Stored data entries
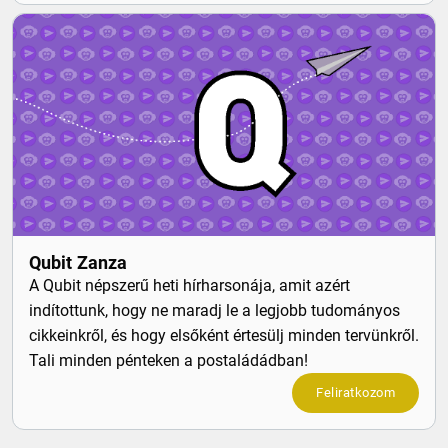
Qubit Zanza
A Qubit népszerű heti hírharsonája, amit azért
indítottunk, hogy ne maradj le a legjobb tudományos
cikkeinkről, és hogy elsőként értesülj minden tervünkről.
Tali minden pénteken a postaládádban!
Feliratkozom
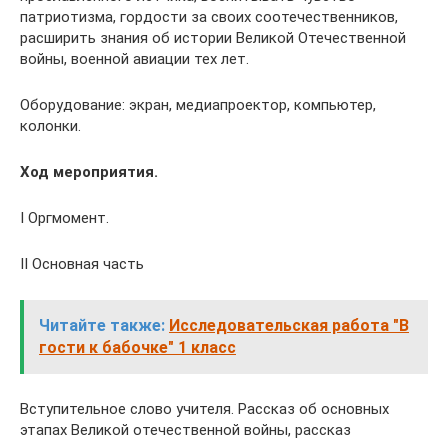
патриотизма, гордости за своих соотечественников,
расширить знания об истории Великой Отечественной
войны, военной авиации тех лет.
Оборудование: экран, медиапроектор, компьютер,
колонки.
Ход мероприятия.
I Оргмомент.
II Основная часть
Читайте также:
Исследовательская работа "В
гости к бабочке" 1 класс
Вступительное слово учителя. Рассказ об основных
этапах Великой отечественной войны, рассказ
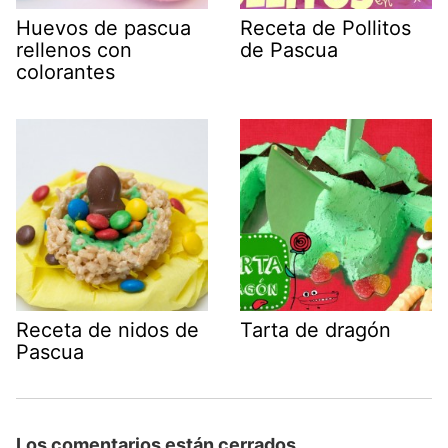
Huevos de pascua
Receta de Pollitos
rellenos con
de Pascua
colorantes
Receta de nidos de
Tarta de dragón
Pascua
Los comentarios están cerrados.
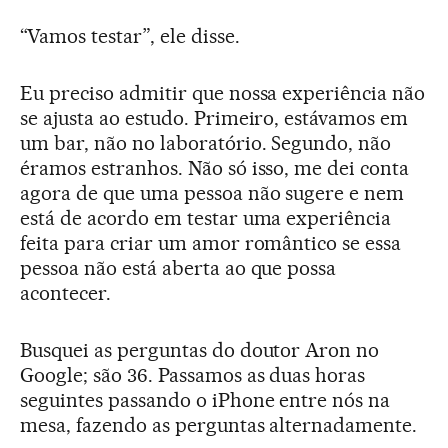
“Vamos testar”, ele disse.
Eu preciso admitir que nossa experiência não
se ajusta ao estudo. Primeiro, estávamos em
um bar, não no laboratório. Segundo, não
éramos estranhos. Não só isso, me dei conta
agora de que uma pessoa não sugere e nem
está de acordo em testar uma experiência
feita para criar um amor romântico se essa
pessoa não está aberta ao que possa
acontecer.
Busquei as perguntas do doutor Aron no
Google; são 36. Passamos as duas horas
seguintes passando o iPhone entre nós na
mesa, fazendo as perguntas alternadamente.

● **Assignment**: Retype every entry above exactly, leaving out the pictures.

● **Answer to the problem**:
Qubit Zanza
A Qubit népszerű heti hírharsonája, amit azért
indítottunk, hogy ne maradj le a legjobb tudományos
cikkeinkről, és hogy elsőként értesülj minden tervünkről.
Tali minden pénteken a postaládádban!
Feliratkozom
патриотизма, гордости за своих соотечественников,
расширить знания об истории Великой Отечественной
войны, военной авиации тех лет.
Оборудование: экран, медиапроектор, компьютер,
колонки.
Ход мероприятия.
I Оргмомент.
II Основная часть
Читайте также:
Исследовательская работа "В
гости к бабочке" 1 класс
Вступительное слово учителя. Рассказ об основных
этапах Великой отечественной войны, рассказ
Huevos de pascua
Receta de Pollitos
rellenos con
de Pascua
colorantes
Receta de nidos de
Tarta de dragón
Pascua
Los comentarios están cerrados.
“Vamos testar”, ele disse.
Eu preciso admitir que nossa experiência não
se ajusta ao estudo. Primeiro, estávamos em
um bar, não no laboratório. Segundo, não
éramos estranhos. Não só isso, me dei conta
agora de que uma pessoa não sugere e nem
está de acordo em testar uma experiência
feita para criar um amor romântico se essa
pessoa não está aberta ao que possa
acontecer.
Busquei as perguntas do doutor Aron no
Google; são 36. Passamos as duas horas
seguintes passando o iPhone entre nós na
mesa, fazendo as perguntas alternadamente.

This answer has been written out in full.